Il a été démontré qu’il est possible d’entraîner des réseaux neuronaux ou des modèles d’apprentissage machine sur des données chiffrées. Cela permet de respecter toutes les injonctions (légales) concernant la protection des données à moindre effort, tout en bénéficiant de tous les avantages que l’utilisation des services Cloud confère.
Ceci s’étend, bien entendu, à toutes les opérations qui peuvent être effectuées sur un Cloud.
Sécurisation des requêtes faites sur une base de données
Une autre possibilité offerte par le chiffrement complètement homomorphe est la sécurisation des requêtes faites sur une base de données. Cela permet de garder la confidentialité des données contenues dans la base, dans la requête et des résultats obtenus. Sur ce modèle, plusieurs couches de chiffrement peuvent être appliquées afin de garantir un accès raisonné aux données, ce qui représente une utilité non-négligeable pour les opérateurs de base de données contenant des données personnelles (gouvernements, banques, etc.).

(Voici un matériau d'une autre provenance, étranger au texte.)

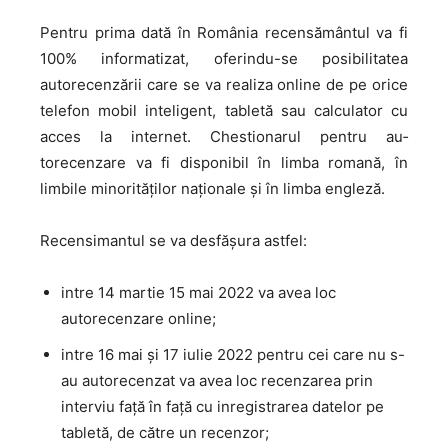
Pentru prima dată în România recensământul va fi
100% informatizat, oferindu-se posibilitatea
autorecenzării care se va realiza online de pe orice
telefon mobil inteligent, tabletă sau calculator cu
acces la internet. Chestionarul pentru au­
torecenzare va fi disponibil în limba romană, în
limbile minorităților naționale și în limba engleză.
Recensimantul se va desfășura astfel:
intre 14 martie 15 mai 2022 va avea loc
autorecenzare online;
intre 16 mai și 17 iulie 2022 pentru cei care nu s-
au autorecenzat va avea loc recenzarea prin
interviu față în față cu inregistrarea datelor pe
tabletă, de către un recenzor;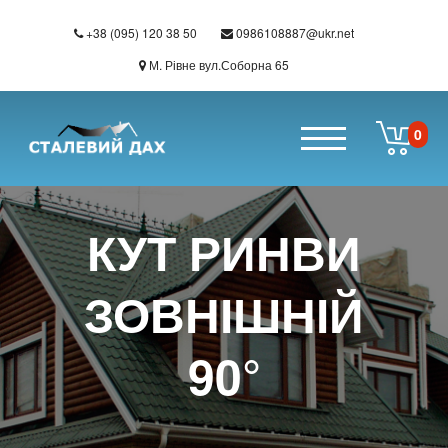
+38 (095) 120 38 50
0986108887@ukr.net
М. Рівне вул.Соборна 65
0
Перейти до основного вмісту
КУТ РИНВИ
ЗОВНІШНІЙ
90°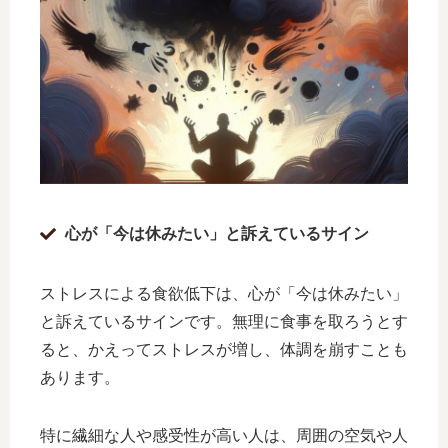
心が「今は休みたい」と訴えているサイン
ストレスによる食欲低下は、心が「今は休みたい」
と訴えているサインです。無理に食事を取ろうとす
ると、かえってストレスが増し、体調を崩すことも
あります。
特に繊細な人や感受性が高い人は、周囲の空気や人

Agrégation multipartite de données sensibles
La force est dans le nombre. Considérons un cas où plusieurs hôpitaux cherchent à entraîner un modèle d’apprentissage machine pour la même fin (par exemple la détection précoce des cancers) en utilisant les données de leurs propres patients. Chacun de ces hôpitaux échoue, car leurs données ne sont pas assez vastes pour entraîner correctement ce modèle. Grâce au chiffrement complètement homomorphe, il est possible de chiffrer les données, de les regrouper et de les transmettre à un fournisseur de service central qui entraîne le modèle. Les parties collaborent pour déchiffrer le modèle qui est accessible à tous sans pour autant que les données de chacun aient eu besoin d’être révélées (https://www.nature.com/articles/s41467-021-25972-y).
Stockage des données
En tant que schème de chiffrement, le chiffrement complètement homomorphe peut être utilisé pour stocker les données de façon sécurisée.
Communications
De la même manière, les communications peuvent être sécurisées grâce au chiffrement complètement homomorphe.

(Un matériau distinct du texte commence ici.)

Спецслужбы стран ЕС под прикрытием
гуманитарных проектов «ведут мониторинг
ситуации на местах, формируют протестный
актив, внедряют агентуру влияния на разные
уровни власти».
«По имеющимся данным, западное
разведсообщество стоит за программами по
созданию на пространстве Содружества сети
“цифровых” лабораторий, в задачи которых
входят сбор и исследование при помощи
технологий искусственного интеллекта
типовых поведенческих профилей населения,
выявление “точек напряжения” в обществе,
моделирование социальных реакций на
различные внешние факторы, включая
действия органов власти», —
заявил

Obfuscation des transactions blockchain
Les transactions blockchain sont par essence consultables dans le Grand livre (« ledger »), elles sont donc publiques. Grâce au chiffrement complètement homomorphes, le contenu des transactions peut être obfusqué, ce qui permet de garder la protection contre la falsification des données que garantie la blockchain, sans pour autant exposer des données risquées comme le montant des transactions ou les identifiants des parties engagées dans les transactions.
Votes sécurisés
Le chiffrement complètement homomorphe permet la mise en place d’un système de vote où plusieurs entités peuvent enregistrer les résultats, en garantissant la véracité de la portion des votes qui leur appartient, puis mettre en commun leurs résultats chiffrés. À partir de tous les résultats provenant de diverses entités, il est alors possible de calculer le résultat global du vote, sans pour autant exposer les votes individuels. L’algorithme qui permet cette application a été prouvé être extrêmement robuste contre la falsification (qui demande une majorité écrasante des entités participantes de collaborer pour le mettre en échec). Ceci permet de construire des mécanismes de vote numérique d’une nouvelle forme, et qui pourrait révolutionner de nombreux domaines.
CONCLUSION
La protection des données étant un des points les plus importants dans le monde numérique moderne, il est d’autant plus important d’identifier et de mettre en place les stratégies qui permettent d’en garantir leur intégrité. Le chiffrement complètement homomorphe est une solution à la pointe de la technologie et qui présente des avantages et des possibilités pour l’instant aussi inconnues qu’exploitées par les acteurs et le grand public. À Digital Solutions, nous sommes convaincus que cette approche fait partie des outils bientôt indispensables.